Children of UW System Alumni Living Outside Wisconsin Would be Eligible For In-State Tuition Under GOP Bill

By: Rich Kremer 

People from outside Wisconsin would qualify for in-state tuition at University of Wisconsin System schools under a new Republican bill, so long as their parents are UW alumni. Authors say the bill would address declining enrollment at state schools and address workforce shortages, while opponents say it would cut college funding and raise fairness issues.

During a Wednesday public hearing of the Assembly Committee on Colleges and Universities, Rep. Alex Dallman, R-Green Lake, who is co-author of the bill, said exempting out-of-state children of alumni from paying nonresident tuition would encourage more workers to reside in Wisconsin. 

"This bill would also allow the UW System parents to encourage their children to attend a university in the UW System and not have to be burdened by the high cost of the tuition," said Dallman. 

The bill would authorize UW campuses to charge an offspring of alumni a surcharge of up to 20 percent of academic fees on top of the in-state tuition cost. 

Tuition costs vary widely by university, but generally nonresident tuition is around twice what Wisconsin residents pay. According to UW System data, UW-Parkside has the lowest tuition among the state's four-year campuses at $7,443.84 per year for full-time students. The campus' non-resident tuition is $15,713.52. 

UW-Madison has the highest posted tuition price among state universities at $10,720.32 per year. Students from outside Wisconsin pay $38,608.08 to attend the flagship institution.

UW System director for state relations Deej Lundgren told committee members a conservative estimate suggests the UW System could lose $50 million in tuition revenue by exempting out-of-state children of alumni from paying out-of-state tuition. He said $40 million of that would be borne by UW-Madison. 

"This loss in revenue will make UW System schools even more reliant on other funding streams, including state taxpayer dollars," said Lundgren. 

Also, Lundgren said it would place a "tremendous administrative burden" on campuses that would be especially challenging for smaller campuses. 

Some Republican committee members raised concerns about the legacy tuition discount proposal, like whether Wisconsin taxpayers would end up paying more to make up for the lost nonresident tuition. 

Rep. Cindi Duchow, R-Delafield, noted that while authors talked about declining enrollment at UW System schools, UW-Madison reported its largest freshman class in fall 2021. She said she supports the goal of the bill, but thinks UW-Madison doesn't need help attracting students. Duchow also said the bill, as written, could benefit people who don't pay taxes used to subsidize state higher education.

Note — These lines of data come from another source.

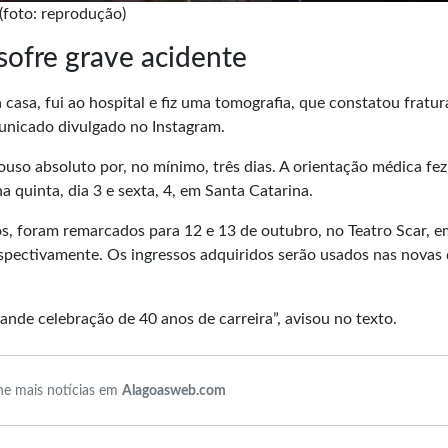
 (foto: reprodução)
sofre grave acidente
casa, fui ao hospital e fiz uma
tomografia
, que constatou fratu
municado divulgado no
Instagram
.
epouso absoluto por, no mínimo, três dias. A orientação médica fe
a quinta, dia 3 e sexta, 4, em Santa Catarina.
, foram remarcados para 12 e 13 de outubro, no Teatro Scar, e
 respectivamente. Os ingressos adquiridos serão usados nas novas
nde celebração de 40 anos de carreira”, avisou no texto.
e mais notícias em
Alagoasweb.com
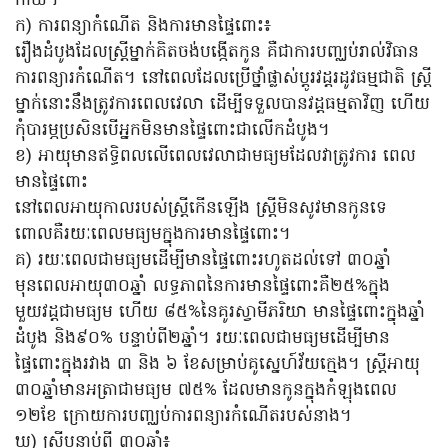
កាយ។
ក) ការពន្យាកំណើត និងការមានផ្ទៃពោះ៖
រឿងដំបូងដែលស្ត្រីម្នាក់គិតចង់បង្កើតកូន គឺជាការបញ្ឈប់រាល់វិធាន
ការពន្យារកំណើត។ នៅពេលដែលប្រើថ្នាំផ្លាស់ប្តូរវដ្តរដូវធម្មជាតិ ស្ត្រី
ម្នាក់នោះនឹងត្រូវការពេលវេលា ដើម្បីទទួលបានវដ្តធម្មតាវិញ ហើយ
កុំបារម្ភប្រសិនបើអ្នកមិនមានផ្ទៃពោះជាលើកដំបូង។
ខ) អាយុមានឥទ្ធិពលលើពេលវេលាជាមធ្យមដែលវាត្រូវការ ពេល
មានផ្ទៃពោះ
នៅពេលអាយុកាលរបស់ស្ត្រីកើនឡើង ស្ត្រីមិនសូវមានកូនទេ
ពោលគឺរយៈពេលមធ្យមក្នុងការមានផ្ទៃពោះ។
គ) រយៈពេលជាមធ្យមដើម្បីមានផ្ទៃពោះរហូតដល់ទៅ ៣០ឆ្នាំ
មុនពេលអាយុ៣០ឆ្នាំ លទ្ធភាពនៃការមានផ្ទៃពោះគឺ២៥%ក្នុង
មួយវដ្តជាមធ្យម ហើយ ៨៥%នៃគូរស្វាមីភរិយា មានផ្ទៃពោះក្នុងឆ្នាំ
ដំបូង និង៩០% បន្ទាប់ពី២ឆ្នាំ។ រយៈពេលជាមធ្យមដើម្បីមាន
ផ្ទៃពោះក្នុងរវាង ៣ និង ៦ ខែសម្រាប់គូស្នេហ៍វ័យក្មេង។ ស្ត្រីអាយុ
៣០ឆ្នាំមានអត្រាជាមធ្យម ៧៥% ដែលមានកូនក្នុងកំឡុងពេល
១២ខែ ក្រោយការបញ្ឈប់ការពន្យារកំណើតរបស់នាង។
ឃ) ស្ត្រីបន្ទាប់ពី ៣០ឆ្នាំ៖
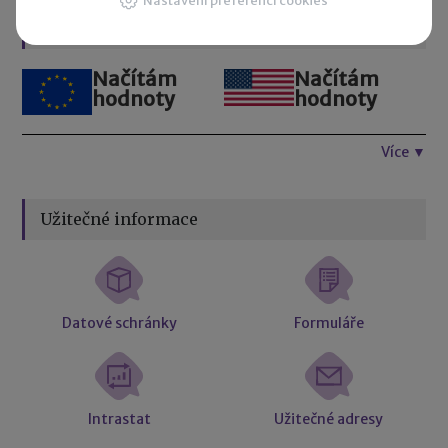
Nastavení preferencí cookies
Kurzovní lístek
Načítám
Načítám
hodnoty
hodnoty
Více ▼
Užitečné informace
Datové schránky
Formuláře
Intrastat
Užitečné adresy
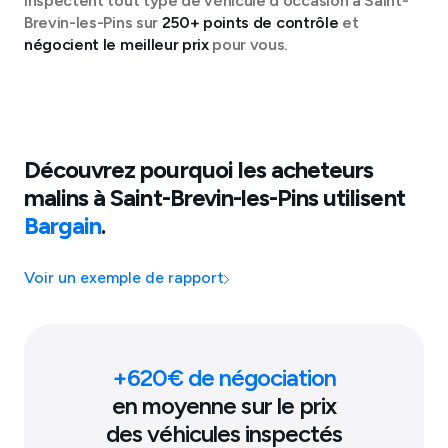
inspectent tout type de véhicule d'occasion à
Saint-
Brevin-les-Pins
sur
250+ points de contrôle
et
négocient le meilleur prix
pour vous.
Découvrez pourquoi les acheteurs
malins à
Saint-Brevin-les-Pins
utilisent
Bargain
.
Voir un exemple de rapport
+
620
€ de négociation
en moyenne sur le prix
des véhicules inspectés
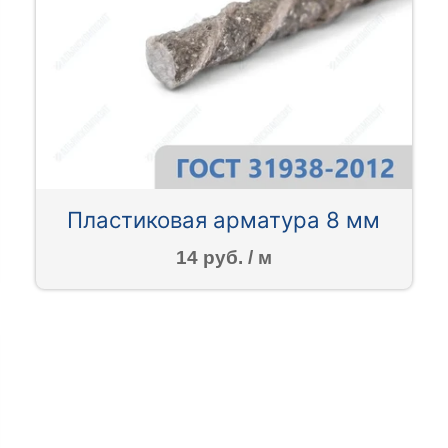
Пластиковая арматура 8 мм
14 руб. / м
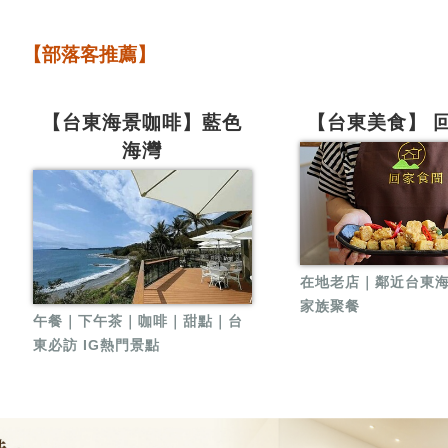
【部落客推薦】
【台東海景咖啡】藍色
【台東美食】 
海灣
在地老店｜鄰近台東
家族聚餐
午餐｜下午茶｜咖啡｜甜點｜台
東必訪 IG熱門景點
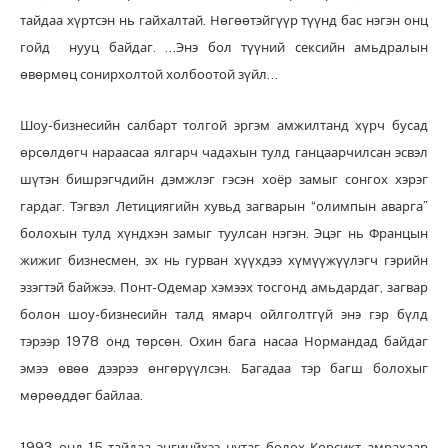
тайдаа хүртсэн нь гайхалтай. Нөгөөтэйгүүр түүнд бас нэгэн онц
гойд нууц байдаг. …Энэ бол түүний сексийн амьдралын
өвөрмөц сонирхолтой холбоотой зүйл…
Шоу-бизнесийн салбарт толгой эргэм амжилтанд хүрч бусад
өрсөлдөгч нараасаа ялгарч чадахын тулд ганцаарчилсан эсвэл
шүтэн бишрэгчдийн дэмжлэг гэсэн хоёр замыг сонгох хэрэг
гардаг. Тэгвэл Летициягийн хувьд загварын “олимпын аварга”
болохын тулд хүндхэн замыг туулсан нэгэн. Эцэг нь Францын
жижиг бизнесмен, эх нь гурван хүүхдээ хүмүүжүүлэгч гэрийн
эзэгтэй байжээ. Понт-Одемар хэмээх тосгонд амьдардаг, загвар
болон шоу-бизнесийн талд ямарч ойлголтгүй энэ гэр бүлд
тэрээр 1978 онд төрсөн. Охин бага насаа Нормандад байдаг
эмээ өвөө дээрээ өнгөрүүлсэн. Багадаа тэр багш болохыг
мөрөөддөг байлаа.
1993 онд 15-тайдаа эцгинйхээ нутаг болох Корсикт амрахаар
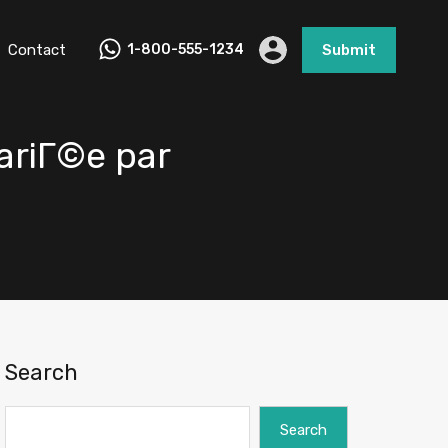
Contact
1-800-555-1234
Submit
mariГ©e par
Search
Search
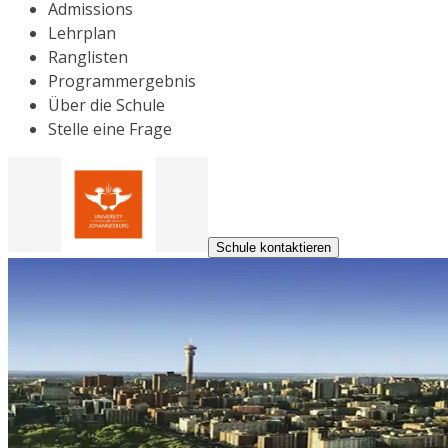
Admissions
Lehrplan
Ranglisten
Programmergebnis
Über die Schule
Stelle eine Frage
Schule kontaktieren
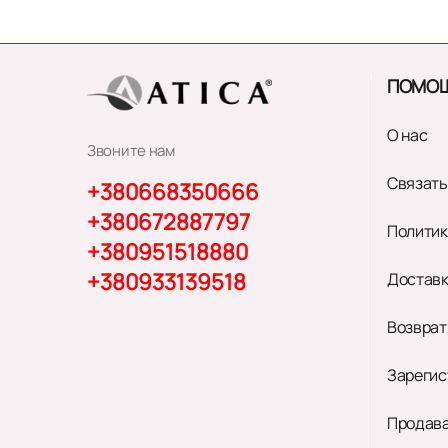
ПОМО
О нас
Звоните нам
Связать
+380668350666
+380672887797
Политик
+380951518880
+380933139518
Доставк
Возврат
Зарегис
Продава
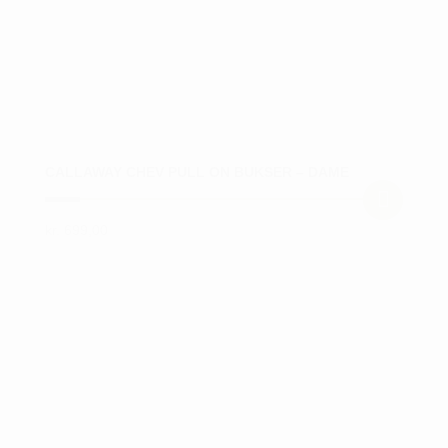
CALLAWAY CHEV PULL ON BUKSER – DAME
kr.
699,00
Dette
vare
har
flere
varianter.
Mulighederne
kan
vælges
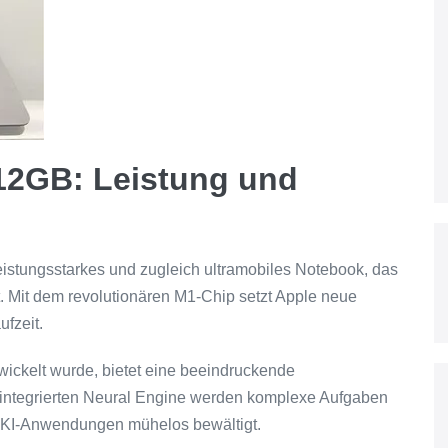
12GB: Leistung und
istungsstarkes und zugleich ultramobiles Notebook, das
t. Mit dem revolutionären M1-Chip setzt Apple neue
ufzeit.
wickelt wurde, bietet eine beeindruckende
 integrierten Neural Engine werden komplexe Aufgaben
r KI-Anwendungen mühelos bewältigt.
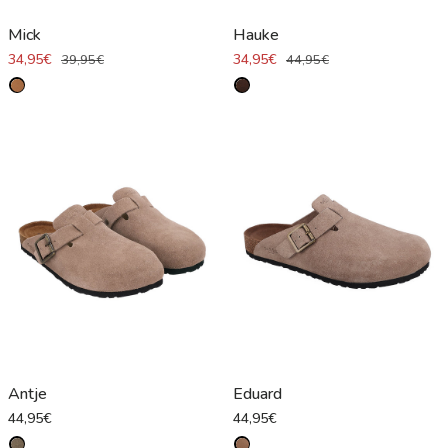
Mick
Hauke
34,95€
34,95€
39,95€
44,95€
Antje
Eduard
44,95€
44,95€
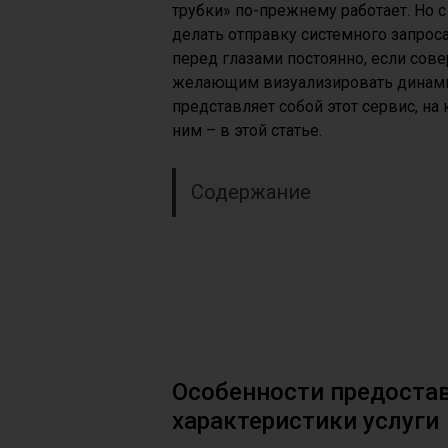
трубки» по-прежнему работает. Но 
делать отправку системного запроса
перед глазами постоянно, если сов
желающим визуализировать динамику
представляет собой этот сервис, на
ним – в этой статье.
Содержание
Особенности предоста
характеристики услуги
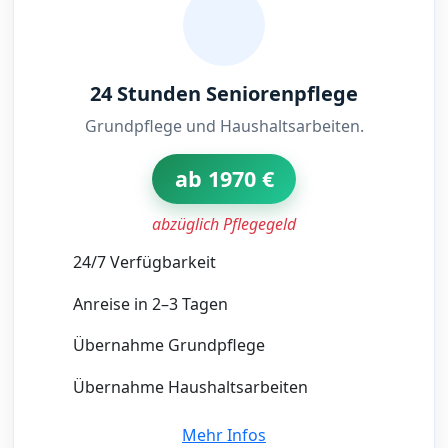
24 Stunden Seniorenpflege
Grundpflege und Haushaltsarbeiten.
ab 1970 €
abzüglich Pflegegeld
24/7 Verfügbarkeit
Anreise in 2–3 Tagen
Übernahme Grundpflege
Übernahme Haushaltsarbeiten
Mehr Infos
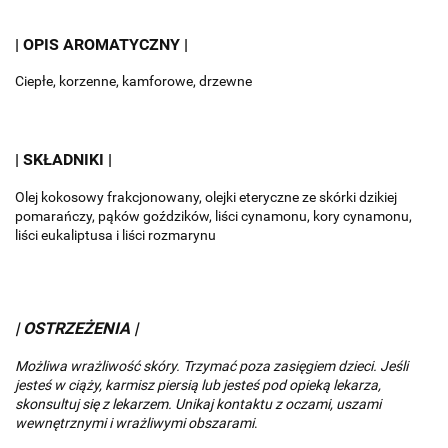
| OPIS AROMATYCZNY |
Ciepłe, korzenne, kamforowe, drzewne
| SKŁADNIKI |
Olej kokosowy frakcjonowany, olejki eteryczne ze skórki dzikiej
pomarańczy, pąków goździków, liści cynamonu, kory cynamonu,
liści eukaliptusa i liści rozmarynu
| OSTRZEŻENIA |
Możliwa wrażliwość skóry.
Trzymać poza zasięgiem dzieci.
Jeśli
jesteś w ciąży, karmisz piersią lub jesteś pod opieką lekarza,
skonsultuj się z lekarzem.
Unikaj kontaktu z oczami, uszami
wewnętrznymi i wrażliwymi obszarami
.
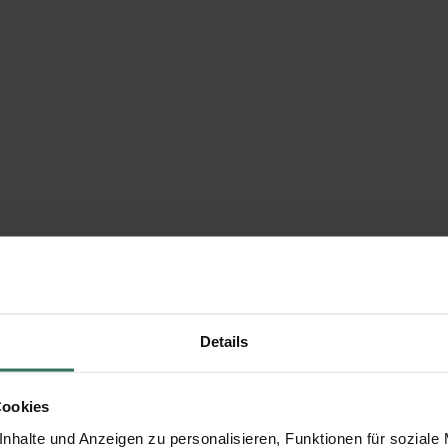
Details
Cookies
nhalte und Anzeigen zu personalisieren, Funktionen für soziale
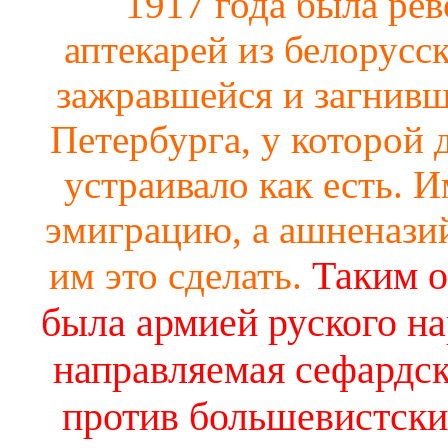
1917 года была ре
аптекарей из белорусс
зажравшейся и загнивш
Петербурга, у которой 
устраивало как есть. 
эмиграцию, а ашненази
Таким о
им это сделать.
была армией руского нар
направляемая сефардск
против большевистски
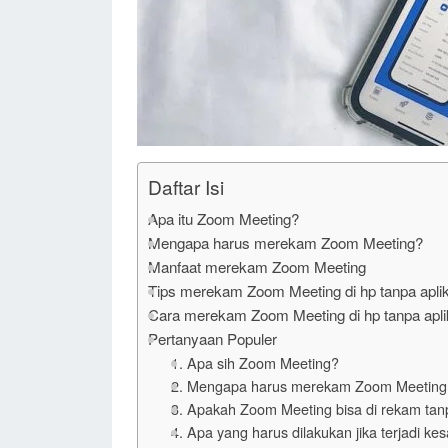
Daftar Isi
Apa itu Zoom Meeting?
Mengapa harus merekam Zoom Meeting?
Manfaat merekam Zoom Meeting
Tips merekam Zoom Meeting di hp tanpa apli
Cara merekam Zoom Meeting di hp tanpa apli
Pertanyaan Populer
1. Apa sih Zoom Meeting?
2. Mengapa harus merekam Zoom Meeting
3. Apakah Zoom Meeting bisa di rekam tanp
4. Apa yang harus dilakukan jika terjadi 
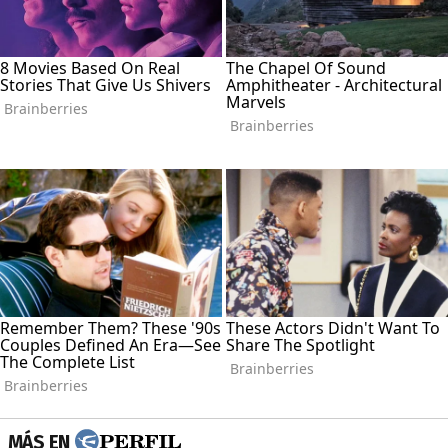
MÁS EN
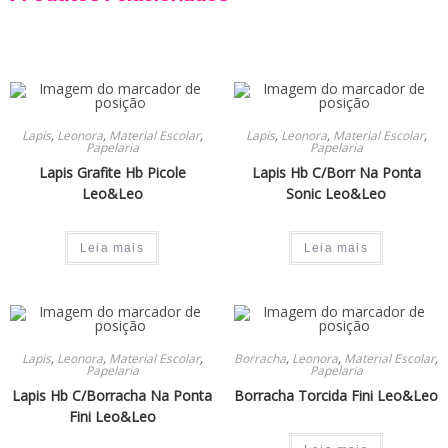
Lapis
,
Leonora
,
Material Escolar
,
Lapis
,
Leonora
,
Material Escolar
,
Papelaria
Papelaria
Lapis Grafite Hb Picole
Lapis Hb C/Borr Na Ponta
Leo&Leo
Sonic Leo&Leo
Leia mais
Leia mais
Lapis
,
Leonora
,
Material Escolar
,
Borracha
,
Leonora
,
Material Escolar
,
Papelaria
Papelaria
Lapis Hb C/Borracha Na Ponta
Borracha Torcida Fini Leo&Leo
Fini Leo&Leo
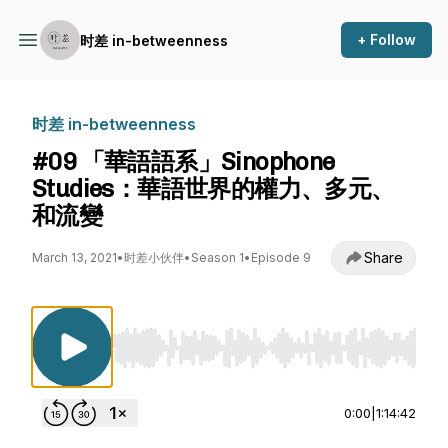
+ Follow
时差 in-betweenness
时差 in-betweenness
#09 「華語語系」Sinophone
Studies：華語世界的權力、多元、
和流變
Share
March 13, 2021
•
时差小伙伴
•
Season 1
•
Episode 9
Use Left/Right to seek, Home/End to jump to st
0:00
|
1:14:42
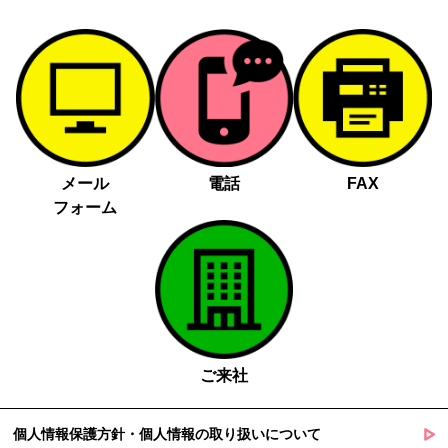
メール
電話
FAX
フォーム
ご来社
個人情報保護方針・個人情報の取り扱いについて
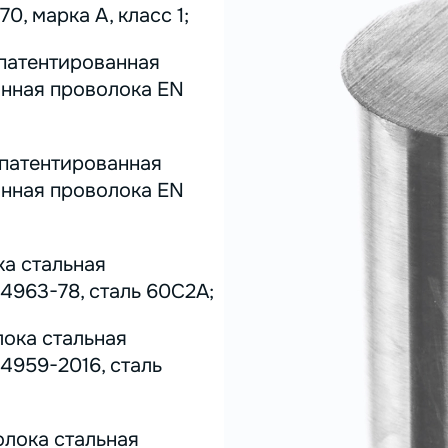
0, марка А, класс 1;
 патентированная
инная проволока EN
 патентированная
инная проволока EN
ка стальная
4963-78, сталь 60С2А;
лока стальная
4959-2016, сталь
олока стальная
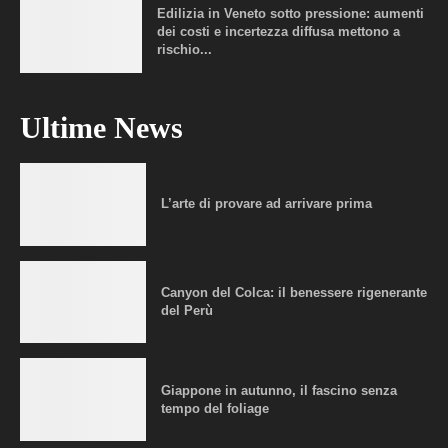
Edilizia in Veneto sotto pressione: aumenti
dei costi e incertezza diffusa mettono a
rischio...
Ultime News
L’arte di provare ad arrivare prima
Canyon del Colca: il benessere rigenerante
del Perù
Giappone in autunno, il fascino senza
tempo del foliage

"What if I was from Florida and I came here to the Badger State and then smartly moved back to Florida — where today it's 75 (degrees) — and then my kid for some reason thought they wanted to come here and freeze for four years?" asked Duchow. "I never paid state taxes here because I never was actually a resident of the state."

State Rep. Katrina Shankland, D-Stevens Point, balked at the potential $50 million loss for UW campuses and asked an attorney with the nonpartisan Wisconsin Legislative Council whether giving financial incentives to prospective students based on where their parents went to college could wind up in court.  

"I was wondering if there would be any potential legal ramifications of that given, I think, it disadvantages several groups of people," said Shanlkand. "No. 1, there are first-generation students from places like Illinois who would not qualify because neither parent ever attended any UW System institution." 

The legislative council attorney said it could become an equal protection or privileges and immunities clause claim, but it's hard to know how judges might rule. 

The question of how or if potential students should get preferential treatment based on whether their parents attended college has long been debated. Many universities give preference or at least consider whether applicants come from families that attended their schools. 

2018 survey of 499 college admissions staff across the U.S. found that 42 percent of admissions directors included legacy status as a factor when choosing which applicants to enroll. 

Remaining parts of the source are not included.